The focus of my laboratory is on elucidating the relationship between diet, the microbiome and colon cancer etiology. Our goal is to 1) delineate the dietary factors that modify the microbiome and its function, 2) develop microbial multi-omic classifiers that improve stratification of patients for colon cancer treatment, and 3) identify key functional pathways and mechanisms of the microbiota-host communication, including nucleic acid sensing cell receptors that control inflammation. Ultimately, our goal is to discover microbial and metabolic targets for the development of clinical tools to improve treatment and reduce mortality from colon cancer.
 

Dr. Michelle Law

The overarching goal of my research laboratory is to identify mechanisms and potential therapeutic strategies for cancer cachexia.

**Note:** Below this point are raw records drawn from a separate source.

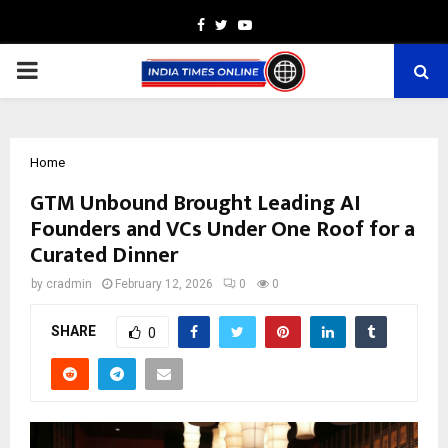
Facebook
Twitter
Youtube
PRIMARY
MENU
Home
GTM Unbound Brought Leading AI
Founders and VCs Under One Roof for a
Curated Dinner
by
cradmin
February 12, 2026
0
0
SHARE
0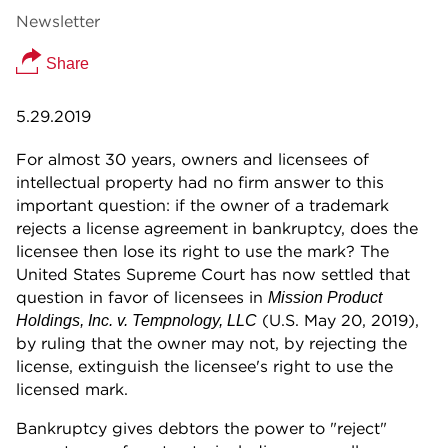
Newsletter
Share
5.29.2019
For almost 30 years, owners and licensees of
intellectual property had no firm answer to this
important question: if the owner of a trademark
rejects a license agreement in bankruptcy, does the
licensee then lose its right to use the mark? The
United States Supreme Court has now settled that
question in favor of licensees in
Mission Product
(U.S. May 20, 2019),
Holdings, Inc. v. Tempnology, LLC
by ruling that the owner may not, by rejecting the
license, extinguish the licensee's right to use the
licensed mark.
Bankruptcy gives debtors the power to "reject"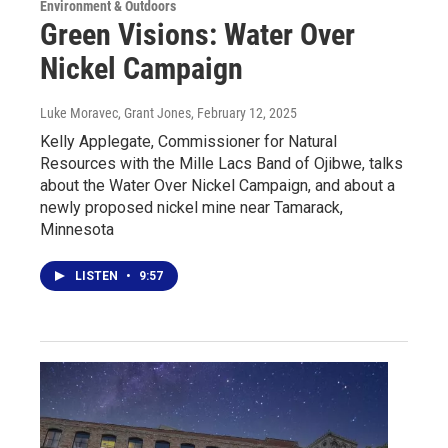
Environment & Outdoors
Green Visions: Water Over
Nickel Campaign
Luke Moravec, Grant Jones
, February 12, 2025
Kelly Applegate, Commissioner for Natural
Resources with the Mille Lacs Band of Ojibwe, talks
about the Water Over Nickel Campaign, and about a
newly proposed nickel mine near Tamarack,
Minnesota
LISTEN
•
9:57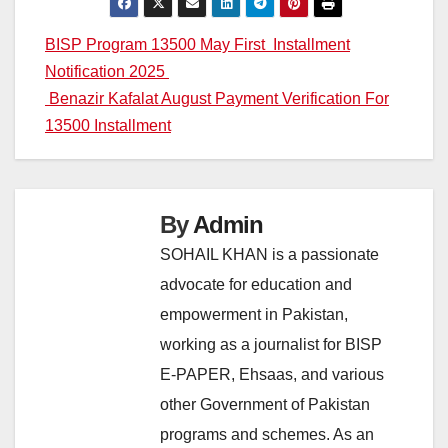
Post
BISP Program 13500 May First Installment
Notification 2025
navigation
Benazir Kafalat August Payment Verification For
13500 Installment
By
Admin
SOHAIL KHAN is a passionate
advocate for education and
empowerment in Pakistan,
working as a journalist for BISP
E-PAPER, Ehsaas, and various
other Government of Pakistan
programs and schemes. As an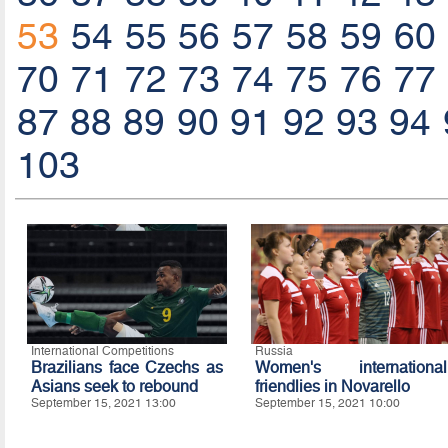
53
54
55
56
57
58
59
60
70
71
72
73
74
75
76
77
87
88
89
90
91
92
93
94
103
International Competitions
Russia
Brazilians face Czechs as
Women's international
Asians seek to rebound
friendlies in Novarello
September 15, 2021 13:00
September 15, 2021 10:00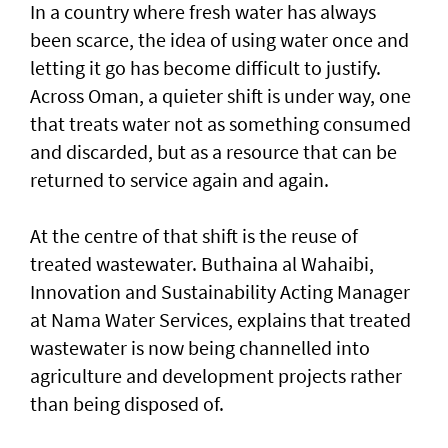
In a country where fresh water has always
been scarce, the idea of using water once and
letting it go has become difficult to justify.
Across Oman, a quieter shift is under way, one
that treats water not as something consumed
and discarded, but as a resource that can be
returned to service again and again.
At the centre of that shift is the reuse of
treated wastewater. Buthaina al Wahaibi,
Innovation and Sustainability Acting Manager
at Nama Water Services, explains that treated
wastewater is now being channelled into
agriculture and development projects rather
than being disposed of.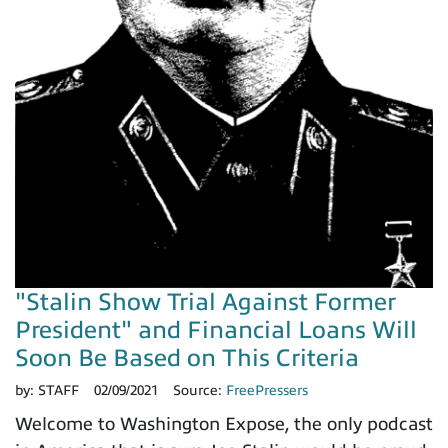
"Stalin Show Trial Against Former
President" and Financial Loans Will
Soon Be Based on This Criteria
by:
STAFF
02/09/2021
Source:
FreePressers
Welcome to Washington Expose, the only podcast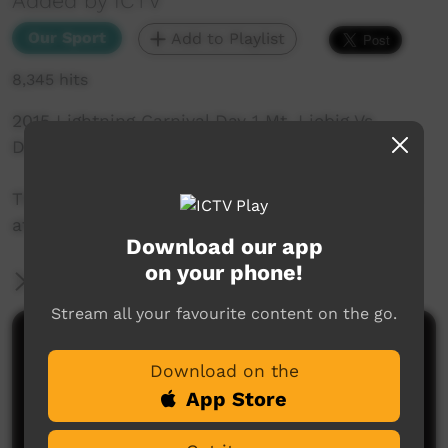
Added by ICTV
Our Sport
Add to Playlist
8,345 hits
2015 Lightning Carnival Day 1 Mt. Liebig Vs
Desert Suns.
This game was captured by the ICTV Live Team
at Treager Park in Alice Springs.
Download our app
on your phone!
More Information
Stream all your favourite content on the go.
Comments on ICTV Play
Download on the
App Store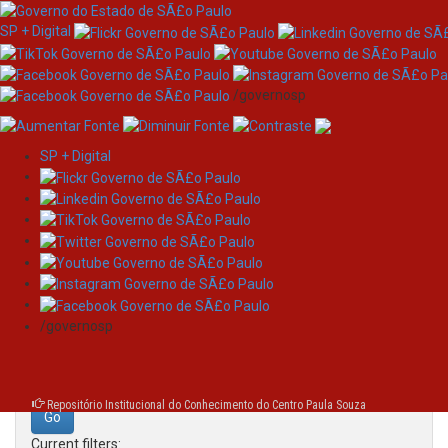
SP + Digital
/governosp
SP + Digital
Skip
Search
navigation
Search:
/governosp
for
Repositório Institucional do Conhecimento do Centro Paula Souza
Current filters: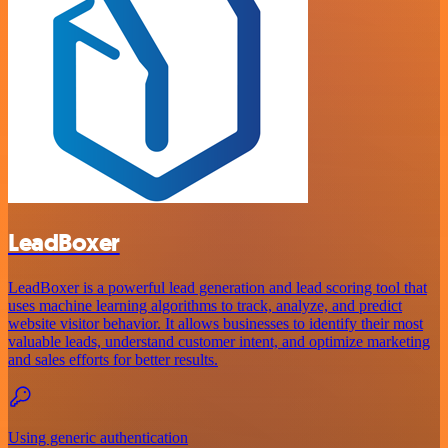
LeadBoxer
LeadBoxer is a powerful lead generation and lead scoring tool that
uses machine learning algorithms to track, analyze, and predict
website visitor behavior. It allows businesses to identify their most
valuable leads, understand customer intent, and optimize marketing
and sales efforts for better results.
Using generic authentication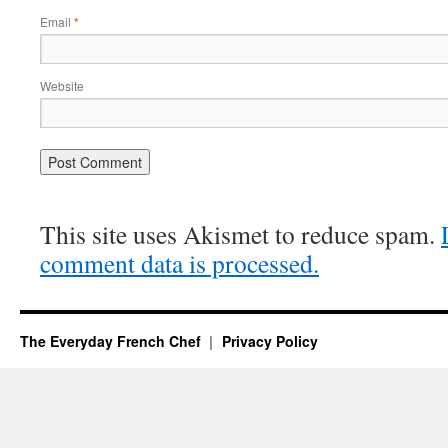
Email
*
Website
This site uses Akismet to reduce spam.
comment data is processed.
The Everyday French Chef
Privacy Policy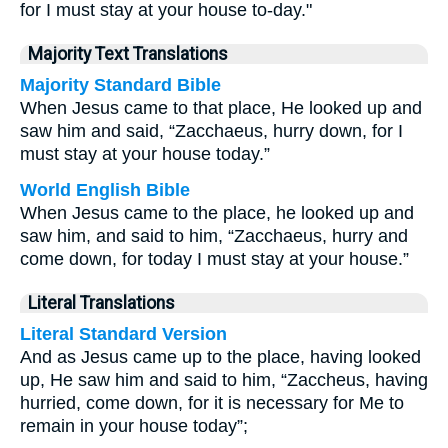
for I must stay at your house to-day."
Majority Text Translations
Majority Standard Bible
When Jesus came to that place, He looked up and
saw him and said, “Zacchaeus, hurry down, for I
must stay at your house today.”
World English Bible
When Jesus came to the place, he looked up and
saw him, and said to him, “Zacchaeus, hurry and
come down, for today I must stay at your house.”
Literal Translations
Literal Standard Version
And as Jesus came up to the place, having looked
up, He saw him and said to him, “Zaccheus, having
hurried, come down, for it is necessary for Me to
remain in your house today”;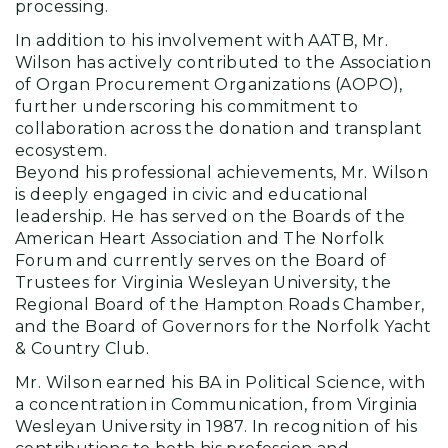
processing.
In addition to his involvement with AATB, Mr.
Wilson has actively contributed to the Association
of Organ Procurement Organizations (AOPO),
further underscoring his commitment to
collaboration across the donation and transplant
ecosystem.
Beyond his professional achievements, Mr. Wilson
is deeply engaged in civic and educational
leadership. He has served on the Boards of the
American Heart Association and The Norfolk
Forum and currently serves on the Board of
Trustees for Virginia Wesleyan University, the
Regional Board of the Hampton Roads Chamber,
and the Board of Governors for the Norfolk Yacht
& Country Club.
Mr. Wilson earned his BA in Political Science, with
a concentration in Communication, from Virginia
Wesleyan University in 1987. In recognition of his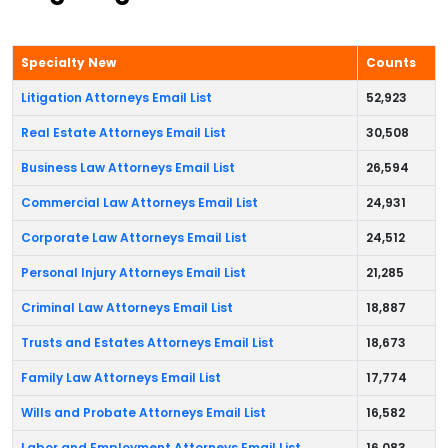
Specialty New
Counts
Litigation Attorneys Email List
52,923
Real Estate Attorneys Email List
30,508
Business Law Attorneys Email List
26,594
Commercial Law Attorneys Email List
24,931
Corporate Law Attorneys Email List
24,512
Personal Injury Attorneys Email List
21,285
Criminal Law Attorneys Email List
18,887
Trusts and Estates Attorneys Email List
18,673
Family Law Attorneys Email List
17,774
Wills and Probate Attorneys Email List
16,582
Labor and Employment Attorneys Email List
16,083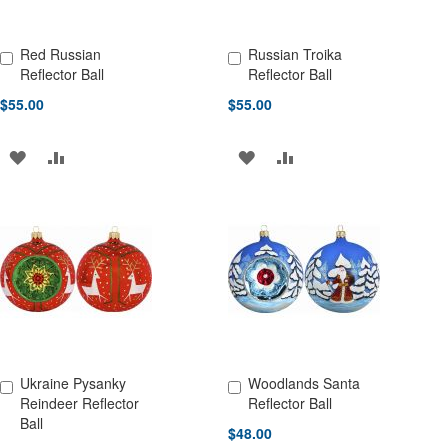
Red Russian
Russian Troika
Add to Cart
Add to Cart
Reflector Ball
Reflector Ball
$55.00
$55.00
ADD
ADD
ADD
ADD
TO
TO
TO
TO
WISH
COMPARE
WISH
COMPARE
LIST
LIST
Ukraine Pysanky
Woodlands Santa
Add to Cart
Add to Cart
Reindeer Reflector
Reflector Ball
Ball
$48.00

Cachexia, a muscle and adipose wasting syndrome, significantly decreases both quality and length of life in patients suffering from advanced cancers. Current projects are focused on identifying mechanisms of cardiac muscle dysfunction in cachexia and understanding how decreased cardiac performance may contribute to cachexia pathogenesis. We are particularly interested in the role of altered calcium handling and metabolic dysfunction in the heart during cachexia. We utilize an animal model of cachexia and employ techniques in physiology, molecular biology, and biochemistry to measure heart function and identify changes in protein and gene expression that contribute to functional changes.